Print the listing below once more, unchanged.

++++++++++

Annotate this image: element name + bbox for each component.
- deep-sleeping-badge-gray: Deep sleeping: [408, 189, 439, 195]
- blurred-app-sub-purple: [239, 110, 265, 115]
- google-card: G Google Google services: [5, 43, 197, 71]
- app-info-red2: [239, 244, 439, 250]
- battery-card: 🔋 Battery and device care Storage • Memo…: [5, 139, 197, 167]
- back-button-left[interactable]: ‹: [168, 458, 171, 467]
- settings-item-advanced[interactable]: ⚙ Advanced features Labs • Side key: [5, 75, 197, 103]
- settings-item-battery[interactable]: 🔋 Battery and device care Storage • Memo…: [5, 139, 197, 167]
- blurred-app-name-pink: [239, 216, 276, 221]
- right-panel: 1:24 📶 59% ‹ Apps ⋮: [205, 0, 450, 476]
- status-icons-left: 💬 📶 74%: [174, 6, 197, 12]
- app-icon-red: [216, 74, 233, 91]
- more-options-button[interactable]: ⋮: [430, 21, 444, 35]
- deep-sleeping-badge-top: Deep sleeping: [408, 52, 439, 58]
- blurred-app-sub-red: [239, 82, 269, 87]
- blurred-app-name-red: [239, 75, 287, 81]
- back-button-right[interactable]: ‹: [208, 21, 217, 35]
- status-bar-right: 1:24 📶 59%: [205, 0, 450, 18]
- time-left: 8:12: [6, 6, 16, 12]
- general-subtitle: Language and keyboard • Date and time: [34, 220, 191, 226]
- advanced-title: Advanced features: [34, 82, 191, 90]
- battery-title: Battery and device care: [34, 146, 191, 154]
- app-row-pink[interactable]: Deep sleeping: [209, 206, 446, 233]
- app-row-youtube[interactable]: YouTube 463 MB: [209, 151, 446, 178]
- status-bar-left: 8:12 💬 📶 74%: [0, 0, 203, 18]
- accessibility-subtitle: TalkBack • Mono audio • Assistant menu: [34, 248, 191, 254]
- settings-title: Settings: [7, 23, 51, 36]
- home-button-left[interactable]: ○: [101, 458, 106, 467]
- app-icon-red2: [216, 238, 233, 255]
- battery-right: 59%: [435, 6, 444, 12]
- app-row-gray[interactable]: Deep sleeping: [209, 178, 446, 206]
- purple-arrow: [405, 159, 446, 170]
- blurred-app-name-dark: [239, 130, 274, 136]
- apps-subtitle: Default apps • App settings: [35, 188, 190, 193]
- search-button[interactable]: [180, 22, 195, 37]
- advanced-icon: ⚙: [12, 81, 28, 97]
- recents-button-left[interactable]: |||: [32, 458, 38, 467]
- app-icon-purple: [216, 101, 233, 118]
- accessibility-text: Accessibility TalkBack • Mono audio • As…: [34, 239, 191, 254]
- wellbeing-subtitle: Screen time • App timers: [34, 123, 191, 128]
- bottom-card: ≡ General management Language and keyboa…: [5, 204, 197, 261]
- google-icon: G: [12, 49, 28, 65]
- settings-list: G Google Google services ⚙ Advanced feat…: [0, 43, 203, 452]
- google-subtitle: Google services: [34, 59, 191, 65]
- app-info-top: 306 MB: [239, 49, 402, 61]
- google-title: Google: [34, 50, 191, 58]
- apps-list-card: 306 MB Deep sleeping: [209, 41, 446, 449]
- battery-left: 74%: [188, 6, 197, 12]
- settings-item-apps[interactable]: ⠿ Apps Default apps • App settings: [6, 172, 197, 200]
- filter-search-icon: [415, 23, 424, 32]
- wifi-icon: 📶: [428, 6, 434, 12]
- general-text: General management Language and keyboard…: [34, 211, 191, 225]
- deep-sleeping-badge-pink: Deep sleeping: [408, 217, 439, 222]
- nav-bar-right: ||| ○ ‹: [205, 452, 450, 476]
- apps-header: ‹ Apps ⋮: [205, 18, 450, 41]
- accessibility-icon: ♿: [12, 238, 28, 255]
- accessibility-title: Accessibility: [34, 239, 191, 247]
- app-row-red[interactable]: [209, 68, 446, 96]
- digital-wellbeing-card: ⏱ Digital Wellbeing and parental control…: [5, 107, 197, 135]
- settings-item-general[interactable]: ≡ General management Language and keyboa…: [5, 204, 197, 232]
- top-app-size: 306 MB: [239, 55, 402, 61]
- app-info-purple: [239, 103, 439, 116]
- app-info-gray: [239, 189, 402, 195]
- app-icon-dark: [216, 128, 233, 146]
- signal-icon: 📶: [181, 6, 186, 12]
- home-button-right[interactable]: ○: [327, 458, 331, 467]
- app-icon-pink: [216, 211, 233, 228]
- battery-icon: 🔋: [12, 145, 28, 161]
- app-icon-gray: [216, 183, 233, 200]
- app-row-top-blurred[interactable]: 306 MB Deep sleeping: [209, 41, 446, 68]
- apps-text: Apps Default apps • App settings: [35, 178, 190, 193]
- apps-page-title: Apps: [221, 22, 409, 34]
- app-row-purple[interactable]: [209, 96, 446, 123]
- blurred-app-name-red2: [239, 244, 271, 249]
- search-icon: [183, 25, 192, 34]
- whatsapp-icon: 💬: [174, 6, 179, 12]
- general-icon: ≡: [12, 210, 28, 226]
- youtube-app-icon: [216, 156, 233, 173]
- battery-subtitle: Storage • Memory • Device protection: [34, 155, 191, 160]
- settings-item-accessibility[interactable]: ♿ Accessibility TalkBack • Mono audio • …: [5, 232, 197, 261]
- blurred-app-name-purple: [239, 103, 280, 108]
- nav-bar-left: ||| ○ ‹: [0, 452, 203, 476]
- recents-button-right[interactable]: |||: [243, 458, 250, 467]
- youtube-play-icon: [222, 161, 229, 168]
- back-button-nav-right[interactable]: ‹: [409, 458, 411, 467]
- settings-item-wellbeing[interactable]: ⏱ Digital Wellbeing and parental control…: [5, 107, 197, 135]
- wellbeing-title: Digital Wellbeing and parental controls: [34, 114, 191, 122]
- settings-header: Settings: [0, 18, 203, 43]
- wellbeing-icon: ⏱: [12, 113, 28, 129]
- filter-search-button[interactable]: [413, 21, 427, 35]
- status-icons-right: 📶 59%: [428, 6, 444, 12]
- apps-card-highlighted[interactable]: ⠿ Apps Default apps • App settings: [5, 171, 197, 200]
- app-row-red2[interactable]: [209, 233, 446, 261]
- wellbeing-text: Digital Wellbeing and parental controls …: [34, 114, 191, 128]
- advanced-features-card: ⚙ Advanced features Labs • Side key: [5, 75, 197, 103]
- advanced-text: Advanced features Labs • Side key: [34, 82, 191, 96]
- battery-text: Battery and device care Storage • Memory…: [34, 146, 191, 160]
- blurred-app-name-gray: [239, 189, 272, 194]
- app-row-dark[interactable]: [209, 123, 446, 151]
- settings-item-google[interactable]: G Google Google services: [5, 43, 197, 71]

++++++++++

EXERCISE OUTPUT:
Annotate this image: element name + bbox for each component.
- deep-sleeping-badge-gray: Deep sleeping: [408, 189, 439, 195]
- blurred-app-sub-purple: [239, 110, 265, 115]
- google-card: G Google Google services: [5, 43, 197, 71]
- app-info-red2: [239, 244, 439, 250]
- battery-card: 🔋 Battery and device care Storage • Memo…: [5, 139, 197, 167]
- back-button-left[interactable]: ‹: [168, 458, 171, 467]
- settings-item-advanced[interactable]: ⚙ Advanced features Labs • Side key: [5, 75, 197, 103]
- settings-item-battery[interactable]: 🔋 Battery and device care Storage • Memo…: [5, 139, 197, 167]
- blurred-app-name-pink: [239, 216, 276, 221]
- right-panel: 1:24 📶 59% ‹ Apps ⋮: [205, 0, 450, 476]
- status-icons-left: 💬 📶 74%: [174, 6, 197, 12]
- app-icon-red: [216, 74, 233, 91]
- more-options-button[interactable]: ⋮: [430, 21, 444, 35]
- deep-sleeping-badge-top: Deep sleeping: [408, 52, 439, 58]
- blurred-app-sub-red: [239, 82, 269, 87]
- blurred-app-name-red: [239, 75, 287, 81]
- back-button-right[interactable]: ‹: [208, 21, 217, 35]
- status-bar-right: 1:24 📶 59%: [205, 0, 450, 18]
- time-left: 8:12: [6, 6, 16, 12]
- general-subtitle: Language and keyboard • Date and time: [34, 220, 191, 226]
- advanced-title: Advanced features: [34, 82, 191, 90]
- battery-title: Battery and device care: [34, 146, 191, 154]
- app-row-pink[interactable]: Deep sleeping: [209, 206, 446, 233]
- app-row-youtube[interactable]: YouTube 463 MB: [209, 151, 446, 178]
- status-bar-left: 8:12 💬 📶 74%: [0, 0, 203, 18]
- accessibility-subtitle: TalkBack • Mono audio • Assistant menu: [34, 248, 191, 254]
- settings-title: Settings: [7, 23, 51, 36]
- home-button-left[interactable]: ○: [101, 458, 106, 467]
- app-icon-red2: [216, 238, 233, 255]
- battery-right: 59%: [435, 6, 444, 12]
- app-row-gray[interactable]: Deep sleeping: [209, 178, 446, 206]
- purple-arrow: [405, 159, 446, 170]
- blurred-app-name-dark: [239, 130, 274, 136]
- apps-subtitle: Default apps • App settings: [35, 188, 190, 193]
- search-button[interactable]: [180, 22, 195, 37]
- advanced-icon: ⚙: [12, 81, 28, 97]
- recents-button-left[interactable]: |||: [32, 458, 38, 467]
- app-icon-purple: [216, 101, 233, 118]
- accessibility-text: Accessibility TalkBack • Mono audio • As…: [34, 239, 191, 254]
- wellbeing-subtitle: Screen time • App timers: [34, 123, 191, 128]
- bottom-card: ≡ General management Language and keyboa…: [5, 204, 197, 261]
- google-icon: G: [12, 49, 28, 65]
- settings-list: G Google Google services ⚙ Advanced feat…: [0, 43, 203, 452]
- google-subtitle: Google services: [34, 59, 191, 65]
- app-info-top: 306 MB: [239, 49, 402, 61]
- google-title: Google: [34, 50, 191, 58]
- apps-list-card: 306 MB Deep sleeping: [209, 41, 446, 449]
- battery-left: 74%: [188, 6, 197, 12]
- settings-item-apps[interactable]: ⠿ Apps Default apps • App settings: [6, 172, 197, 200]
- filter-search-icon: [415, 23, 424, 32]
- wifi-icon: 📶: [428, 6, 434, 12]
- general-text: General management Language and keyboard…: [34, 211, 191, 225]
- deep-sleeping-badge-pink: Deep sleeping: [408, 217, 439, 222]
- nav-bar-right: ||| ○ ‹: [205, 452, 450, 476]
- apps-header: ‹ Apps ⋮: [205, 18, 450, 41]
- accessibility-icon: ♿: [12, 238, 28, 255]
- accessibility-title: Accessibility: [34, 239, 191, 247]
- app-row-red[interactable]: [209, 68, 446, 96]
- digital-wellbeing-card: ⏱ Digital Wellbeing and parental control…: [5, 107, 197, 135]
- settings-item-general[interactable]: ≡ General management Language and keyboa…: [5, 204, 197, 232]
- top-app-size: 306 MB: [239, 55, 402, 61]
- app-info-purple: [239, 103, 439, 116]
- app-info-gray: [239, 189, 402, 195]
- app-icon-dark: [216, 128, 233, 146]
- signal-icon: 📶: [181, 6, 186, 12]
- home-button-right[interactable]: ○: [327, 458, 331, 467]
- app-icon-pink: [216, 211, 233, 228]
- battery-icon: 🔋: [12, 145, 28, 161]
- app-icon-gray: [216, 183, 233, 200]
- app-row-top-blurred[interactable]: 306 MB Deep sleeping: [209, 41, 446, 68]
- apps-text: Apps Default apps • App settings: [35, 178, 190, 193]
- apps-page-title: Apps: [221, 22, 409, 34]
- app-row-purple[interactable]: [209, 96, 446, 123]
- blurred-app-name-red2: [239, 244, 271, 249]
- search-icon: [183, 25, 192, 34]
- whatsapp-icon: 💬: [174, 6, 179, 12]
- general-icon: ≡: [12, 210, 28, 226]
- youtube-app-icon: [216, 156, 233, 173]
- battery-subtitle: Storage • Memory • Device protection: [34, 155, 191, 160]
- settings-item-accessibility[interactable]: ♿ Accessibility TalkBack • Mono audio • …: [5, 232, 197, 261]
- blurred-app-name-purple: [239, 103, 280, 108]
- nav-bar-left: ||| ○ ‹: [0, 452, 203, 476]
- recents-button-right[interactable]: |||: [243, 458, 250, 467]
- youtube-play-icon: [222, 161, 229, 168]
- back-button-nav-right[interactable]: ‹: [409, 458, 411, 467]
- settings-item-wellbeing[interactable]: ⏱ Digital Wellbeing and parental control…: [5, 107, 197, 135]
- wellbeing-title: Digital Wellbeing and parental controls: [34, 114, 191, 122]
- settings-header: Settings: [0, 18, 203, 43]
- wellbeing-icon: ⏱: [12, 113, 28, 129]
- filter-search-button[interactable]: [413, 21, 427, 35]
- status-icons-right: 📶 59%: [428, 6, 444, 12]
- apps-card-highlighted[interactable]: ⠿ Apps Default apps • App settings: [5, 171, 197, 200]
- app-row-red2[interactable]: [209, 233, 446, 261]
- wellbeing-text: Digital Wellbeing and parental controls …: [34, 114, 191, 128]
- advanced-features-card: ⚙ Advanced features Labs • Side key: [5, 75, 197, 103]
- advanced-text: Advanced features Labs • Side key: [34, 82, 191, 96]
- battery-text: Battery and device care Storage • Memory…: [34, 146, 191, 160]
- blurred-app-name-gray: [239, 189, 272, 194]
- app-row-dark[interactable]: [209, 123, 446, 151]
- settings-item-google[interactable]: G Google Google services: [5, 43, 197, 71]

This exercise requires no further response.